--- WHAT IS EXPECTED ---
Starting at the line that contains "dans les cinq" in the listing below, write out every line word for word until you have written the line that contains "durable des donateurs".

--- SOURCE MATERIAL ---

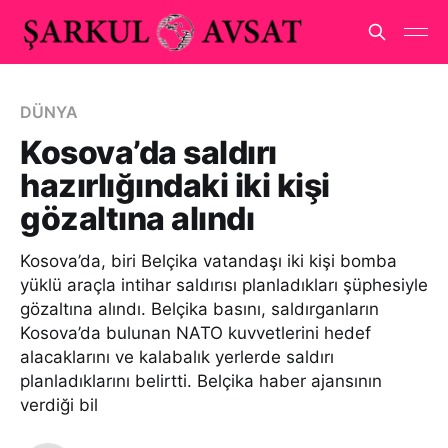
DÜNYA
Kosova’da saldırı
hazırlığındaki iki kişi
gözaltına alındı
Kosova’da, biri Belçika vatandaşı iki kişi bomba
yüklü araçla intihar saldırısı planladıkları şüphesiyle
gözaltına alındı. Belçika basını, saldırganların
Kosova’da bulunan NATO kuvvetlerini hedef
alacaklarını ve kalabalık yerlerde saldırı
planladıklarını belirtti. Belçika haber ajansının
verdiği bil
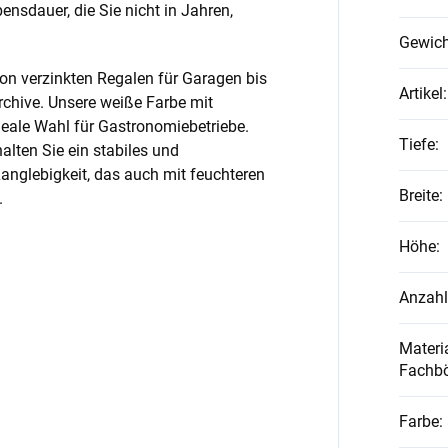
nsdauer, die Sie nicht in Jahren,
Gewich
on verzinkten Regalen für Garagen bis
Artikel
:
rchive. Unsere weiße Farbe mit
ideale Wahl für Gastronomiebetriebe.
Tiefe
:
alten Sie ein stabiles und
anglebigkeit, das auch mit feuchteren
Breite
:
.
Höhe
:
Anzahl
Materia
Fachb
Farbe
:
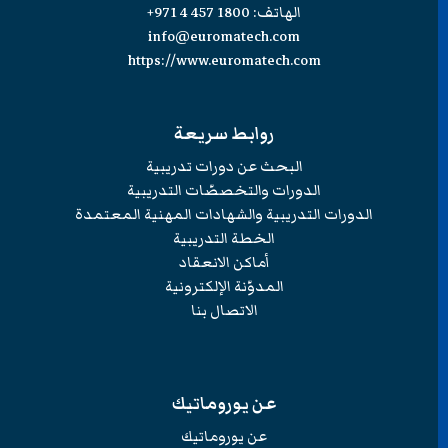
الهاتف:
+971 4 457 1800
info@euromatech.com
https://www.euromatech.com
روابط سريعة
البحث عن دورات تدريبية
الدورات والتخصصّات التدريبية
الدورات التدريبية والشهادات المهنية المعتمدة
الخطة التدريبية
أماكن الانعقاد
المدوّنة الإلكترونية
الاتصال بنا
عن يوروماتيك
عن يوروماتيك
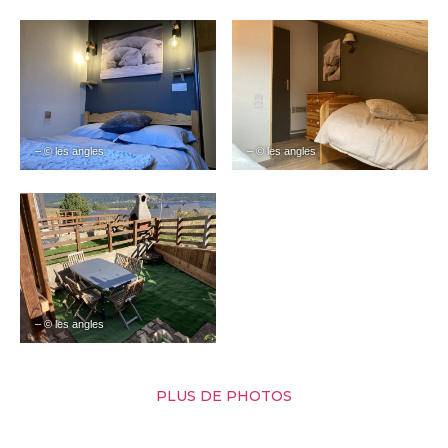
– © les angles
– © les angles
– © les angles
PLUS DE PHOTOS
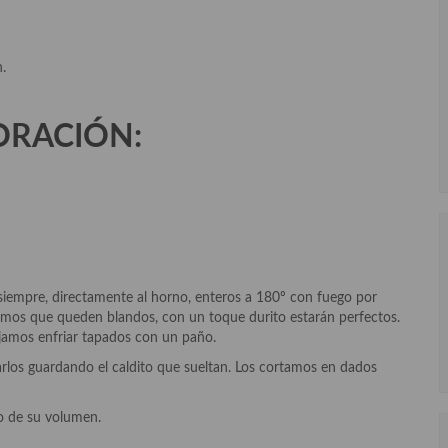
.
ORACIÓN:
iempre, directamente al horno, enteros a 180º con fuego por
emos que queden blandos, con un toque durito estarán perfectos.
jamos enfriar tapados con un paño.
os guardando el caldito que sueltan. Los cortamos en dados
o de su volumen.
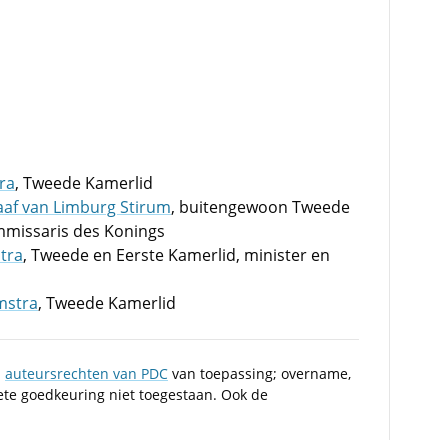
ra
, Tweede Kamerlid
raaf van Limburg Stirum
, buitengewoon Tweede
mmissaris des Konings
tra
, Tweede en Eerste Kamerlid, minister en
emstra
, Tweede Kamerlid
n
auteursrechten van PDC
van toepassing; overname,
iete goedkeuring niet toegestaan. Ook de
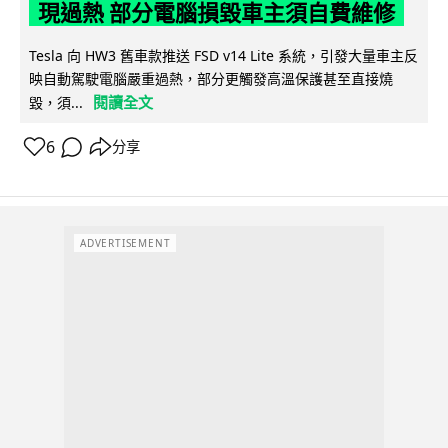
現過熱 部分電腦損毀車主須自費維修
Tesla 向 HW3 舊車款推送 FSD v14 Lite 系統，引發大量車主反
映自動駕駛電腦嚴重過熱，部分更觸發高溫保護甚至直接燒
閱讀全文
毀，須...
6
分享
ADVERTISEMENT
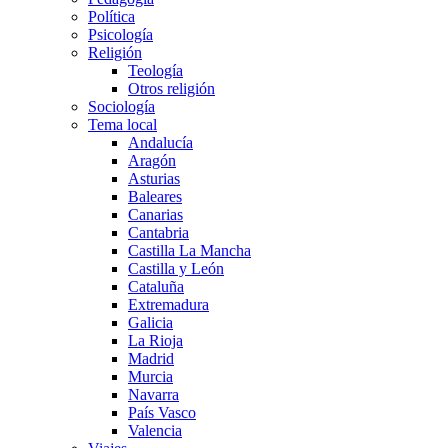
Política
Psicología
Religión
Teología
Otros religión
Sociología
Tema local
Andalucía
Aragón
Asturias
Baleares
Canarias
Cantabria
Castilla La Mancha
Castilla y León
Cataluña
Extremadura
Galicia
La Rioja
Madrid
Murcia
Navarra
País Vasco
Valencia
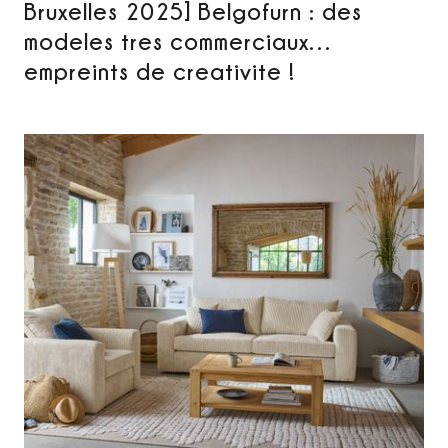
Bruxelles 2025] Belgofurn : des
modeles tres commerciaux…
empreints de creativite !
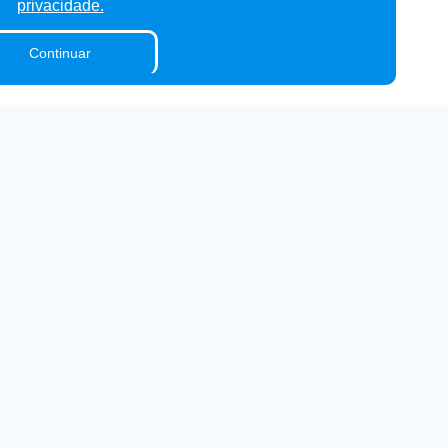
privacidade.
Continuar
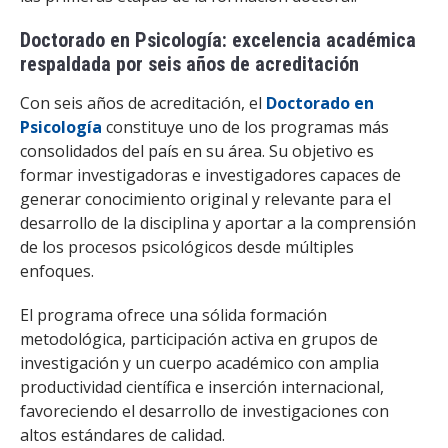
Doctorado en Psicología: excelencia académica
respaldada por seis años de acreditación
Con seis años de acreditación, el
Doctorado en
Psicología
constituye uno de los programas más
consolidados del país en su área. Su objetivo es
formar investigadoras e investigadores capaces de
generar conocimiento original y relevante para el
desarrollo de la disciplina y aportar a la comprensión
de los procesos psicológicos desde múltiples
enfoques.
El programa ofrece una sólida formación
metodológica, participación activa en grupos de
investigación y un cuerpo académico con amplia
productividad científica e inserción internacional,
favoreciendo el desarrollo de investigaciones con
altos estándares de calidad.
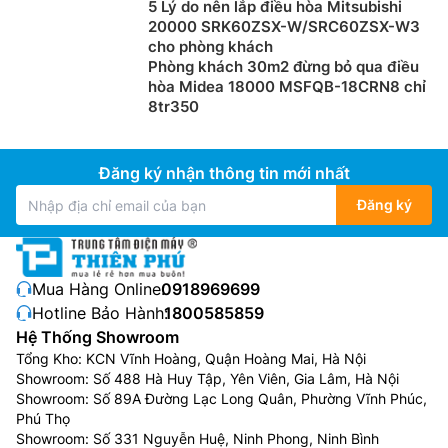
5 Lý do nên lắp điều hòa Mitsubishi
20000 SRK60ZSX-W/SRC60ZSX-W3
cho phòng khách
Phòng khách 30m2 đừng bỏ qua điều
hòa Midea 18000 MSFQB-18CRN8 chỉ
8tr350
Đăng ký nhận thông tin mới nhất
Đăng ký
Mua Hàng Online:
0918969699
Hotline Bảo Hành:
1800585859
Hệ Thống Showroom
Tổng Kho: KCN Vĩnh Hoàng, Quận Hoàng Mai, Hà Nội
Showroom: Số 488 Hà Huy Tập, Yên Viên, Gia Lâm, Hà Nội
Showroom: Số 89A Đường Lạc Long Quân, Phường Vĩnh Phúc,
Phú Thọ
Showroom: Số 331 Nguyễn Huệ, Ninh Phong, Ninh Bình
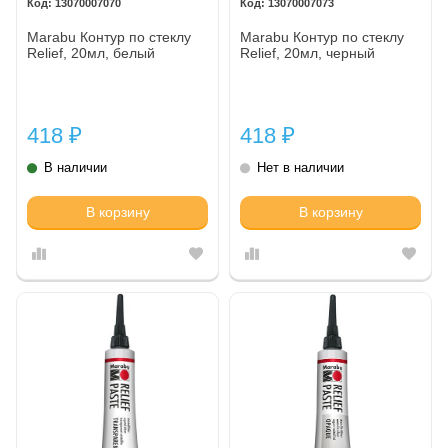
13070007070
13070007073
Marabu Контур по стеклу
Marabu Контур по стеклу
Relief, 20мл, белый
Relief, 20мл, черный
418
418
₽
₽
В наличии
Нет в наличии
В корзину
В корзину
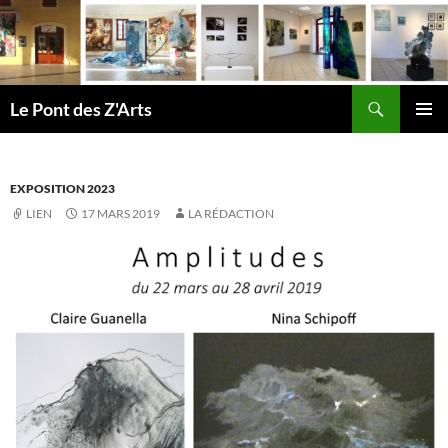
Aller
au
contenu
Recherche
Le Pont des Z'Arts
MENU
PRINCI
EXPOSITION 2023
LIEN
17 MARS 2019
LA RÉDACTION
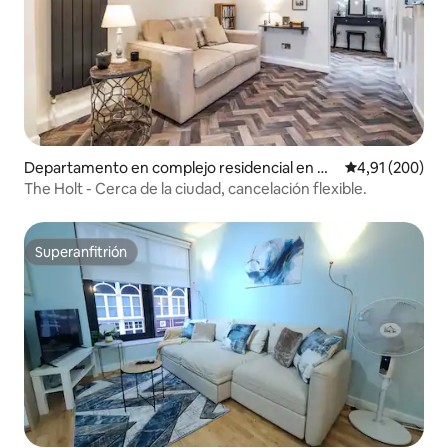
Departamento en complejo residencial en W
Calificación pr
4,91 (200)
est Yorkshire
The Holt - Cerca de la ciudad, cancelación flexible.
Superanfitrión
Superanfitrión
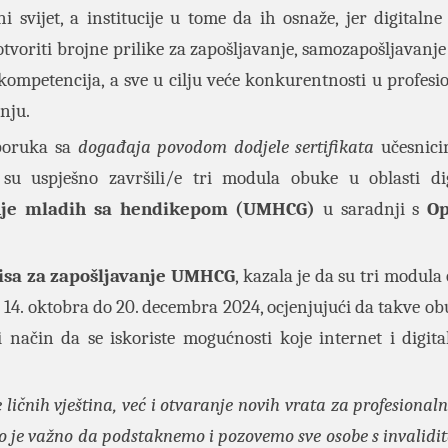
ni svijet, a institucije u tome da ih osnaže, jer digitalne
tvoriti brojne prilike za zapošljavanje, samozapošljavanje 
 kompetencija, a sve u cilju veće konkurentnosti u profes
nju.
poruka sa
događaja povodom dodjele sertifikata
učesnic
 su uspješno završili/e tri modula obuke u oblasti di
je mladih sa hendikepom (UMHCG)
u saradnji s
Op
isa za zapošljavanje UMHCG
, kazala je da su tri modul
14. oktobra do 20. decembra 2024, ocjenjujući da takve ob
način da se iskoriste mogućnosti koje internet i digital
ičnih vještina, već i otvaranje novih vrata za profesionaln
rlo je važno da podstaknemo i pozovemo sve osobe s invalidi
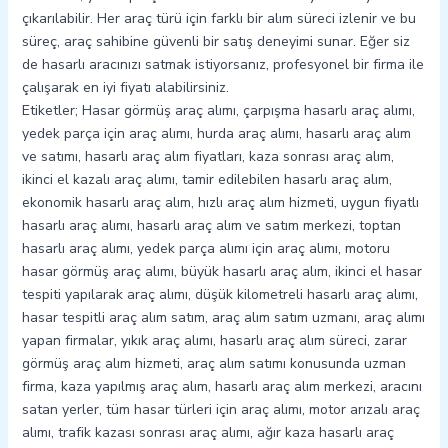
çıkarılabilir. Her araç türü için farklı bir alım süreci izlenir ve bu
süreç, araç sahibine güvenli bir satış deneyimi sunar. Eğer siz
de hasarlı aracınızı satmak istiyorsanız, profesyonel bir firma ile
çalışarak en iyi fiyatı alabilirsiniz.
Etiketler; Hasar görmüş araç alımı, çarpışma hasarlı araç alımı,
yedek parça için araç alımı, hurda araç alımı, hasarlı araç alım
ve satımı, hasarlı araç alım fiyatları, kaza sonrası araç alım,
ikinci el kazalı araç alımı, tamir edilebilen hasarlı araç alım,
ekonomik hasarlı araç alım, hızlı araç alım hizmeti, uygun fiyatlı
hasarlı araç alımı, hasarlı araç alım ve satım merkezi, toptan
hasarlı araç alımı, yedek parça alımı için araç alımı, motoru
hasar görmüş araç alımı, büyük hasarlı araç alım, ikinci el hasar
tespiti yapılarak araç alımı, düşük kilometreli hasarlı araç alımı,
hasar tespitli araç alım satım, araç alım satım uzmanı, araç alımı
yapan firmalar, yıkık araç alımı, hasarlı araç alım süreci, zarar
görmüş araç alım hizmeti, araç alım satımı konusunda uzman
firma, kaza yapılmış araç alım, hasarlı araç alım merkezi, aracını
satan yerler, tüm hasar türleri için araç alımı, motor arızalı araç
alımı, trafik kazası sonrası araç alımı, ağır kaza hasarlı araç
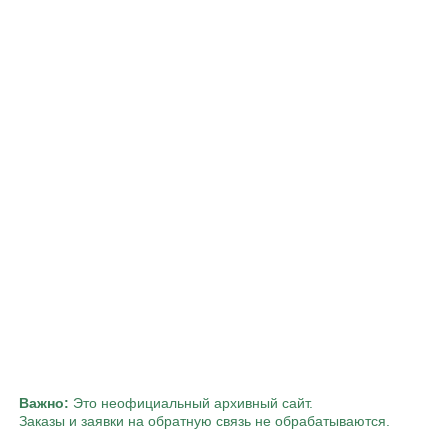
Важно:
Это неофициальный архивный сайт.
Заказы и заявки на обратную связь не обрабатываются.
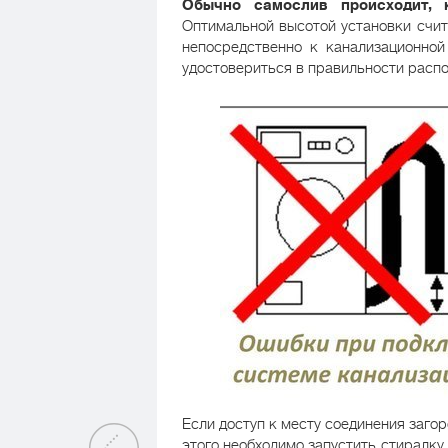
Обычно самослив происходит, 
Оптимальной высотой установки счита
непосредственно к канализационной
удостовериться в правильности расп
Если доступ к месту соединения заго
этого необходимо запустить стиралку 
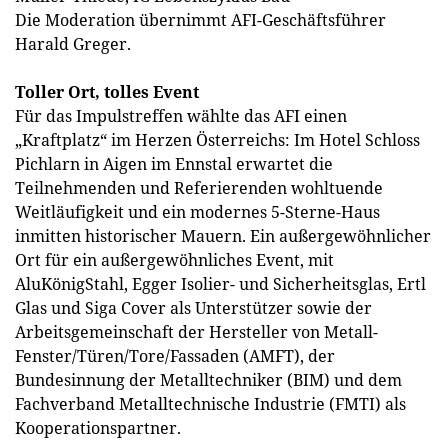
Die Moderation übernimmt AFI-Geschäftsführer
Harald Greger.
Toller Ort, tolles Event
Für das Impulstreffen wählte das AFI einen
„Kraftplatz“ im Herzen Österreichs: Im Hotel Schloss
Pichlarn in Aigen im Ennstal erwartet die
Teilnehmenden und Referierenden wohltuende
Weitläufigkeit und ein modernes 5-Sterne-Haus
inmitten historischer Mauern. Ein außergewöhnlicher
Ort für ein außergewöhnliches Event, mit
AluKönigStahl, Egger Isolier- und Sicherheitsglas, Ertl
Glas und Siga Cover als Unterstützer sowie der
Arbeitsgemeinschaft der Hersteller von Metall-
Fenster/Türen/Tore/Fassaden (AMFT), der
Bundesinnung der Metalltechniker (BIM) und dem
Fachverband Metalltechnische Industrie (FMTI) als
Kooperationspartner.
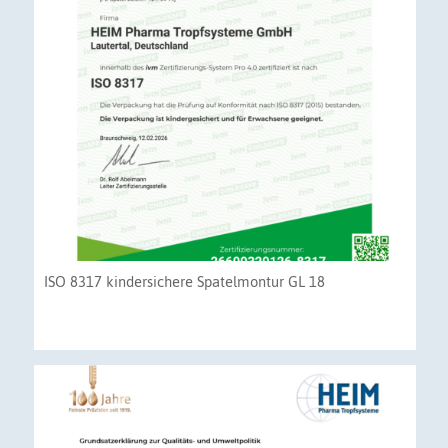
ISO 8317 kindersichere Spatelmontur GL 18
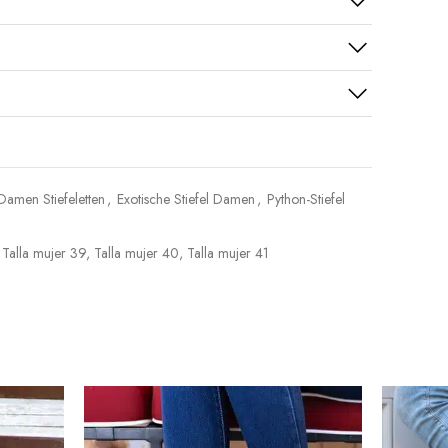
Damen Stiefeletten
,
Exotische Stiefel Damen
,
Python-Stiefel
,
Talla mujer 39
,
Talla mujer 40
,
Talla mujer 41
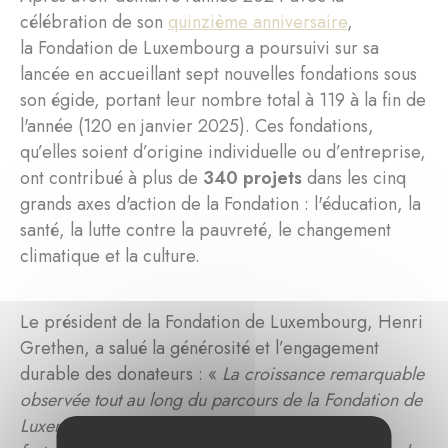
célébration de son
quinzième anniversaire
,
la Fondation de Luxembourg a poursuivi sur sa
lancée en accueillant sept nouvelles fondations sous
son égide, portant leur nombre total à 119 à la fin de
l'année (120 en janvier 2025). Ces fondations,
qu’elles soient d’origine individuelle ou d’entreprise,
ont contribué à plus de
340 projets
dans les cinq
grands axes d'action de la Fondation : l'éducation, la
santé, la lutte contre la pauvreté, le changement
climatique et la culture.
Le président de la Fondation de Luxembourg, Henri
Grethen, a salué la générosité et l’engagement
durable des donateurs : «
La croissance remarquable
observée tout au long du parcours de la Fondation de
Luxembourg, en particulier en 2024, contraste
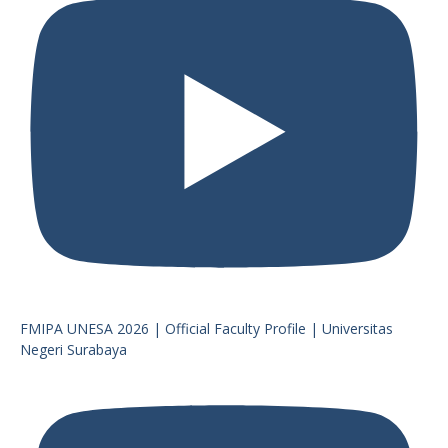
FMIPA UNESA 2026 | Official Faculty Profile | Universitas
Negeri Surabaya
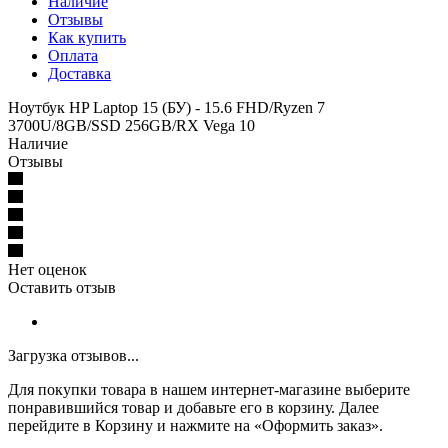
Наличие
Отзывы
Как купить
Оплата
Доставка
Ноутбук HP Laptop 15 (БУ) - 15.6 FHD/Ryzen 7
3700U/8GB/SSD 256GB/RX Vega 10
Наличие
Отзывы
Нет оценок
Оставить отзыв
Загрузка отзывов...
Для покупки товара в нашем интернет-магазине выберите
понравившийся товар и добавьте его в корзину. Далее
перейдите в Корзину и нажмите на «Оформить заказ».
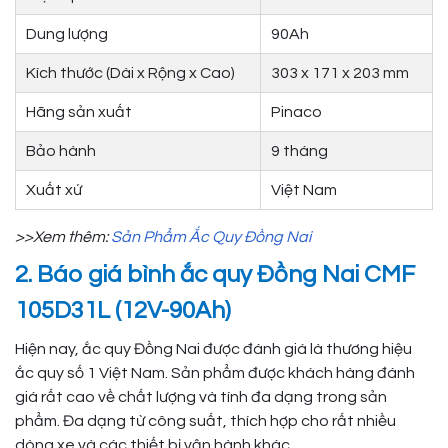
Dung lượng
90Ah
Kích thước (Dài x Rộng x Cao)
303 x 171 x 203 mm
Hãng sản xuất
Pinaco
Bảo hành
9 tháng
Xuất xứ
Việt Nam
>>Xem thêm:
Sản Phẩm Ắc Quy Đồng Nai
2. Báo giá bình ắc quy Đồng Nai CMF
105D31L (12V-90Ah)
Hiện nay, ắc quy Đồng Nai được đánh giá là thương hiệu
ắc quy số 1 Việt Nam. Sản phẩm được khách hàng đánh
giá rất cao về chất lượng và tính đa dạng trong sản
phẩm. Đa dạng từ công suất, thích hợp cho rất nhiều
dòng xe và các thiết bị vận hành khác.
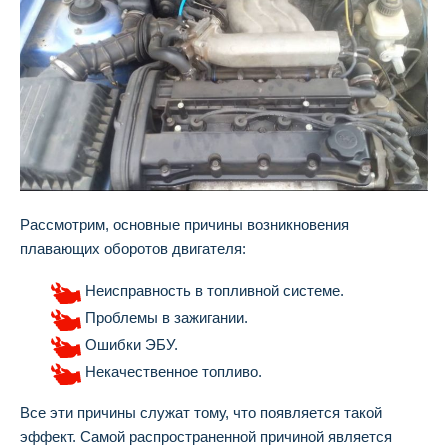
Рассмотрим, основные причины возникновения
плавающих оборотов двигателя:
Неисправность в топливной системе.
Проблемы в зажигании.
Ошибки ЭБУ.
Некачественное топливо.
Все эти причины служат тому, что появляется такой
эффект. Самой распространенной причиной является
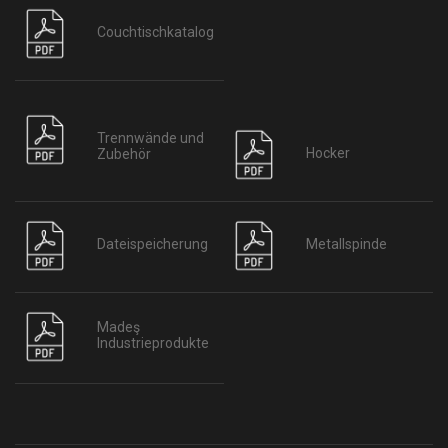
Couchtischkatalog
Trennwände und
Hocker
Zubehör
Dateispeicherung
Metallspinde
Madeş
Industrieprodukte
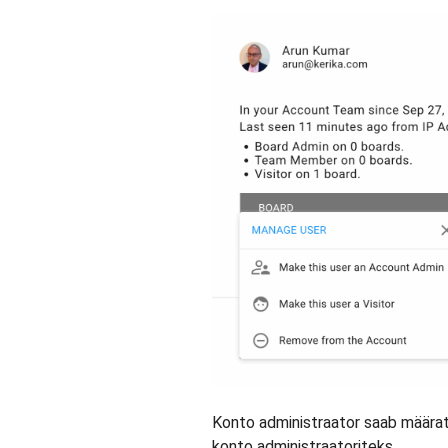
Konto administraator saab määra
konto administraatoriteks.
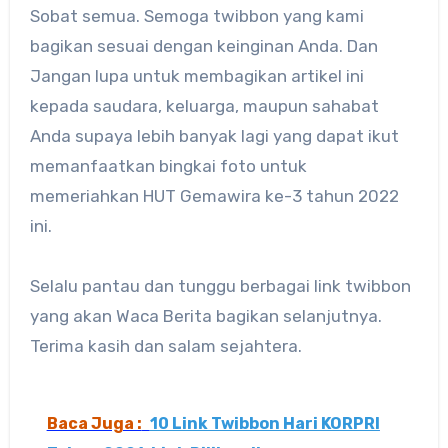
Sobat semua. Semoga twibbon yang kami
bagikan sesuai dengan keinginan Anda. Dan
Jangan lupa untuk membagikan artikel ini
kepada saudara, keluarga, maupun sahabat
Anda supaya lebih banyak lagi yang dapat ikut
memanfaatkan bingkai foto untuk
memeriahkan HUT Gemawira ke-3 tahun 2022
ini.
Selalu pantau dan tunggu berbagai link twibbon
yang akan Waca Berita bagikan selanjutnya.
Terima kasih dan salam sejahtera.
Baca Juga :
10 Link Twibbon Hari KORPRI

--- RESPONSE BELOW ---
dans les cinq
grands axes d'action de la Fondation : l'éducation, la
santé, la lutte contre la pauvreté, le changement
climatique et la culture.
Le président de la Fondation de Luxembourg, Henri
Grethen, a salué la générosité et l’engagement
durable des donateurs : «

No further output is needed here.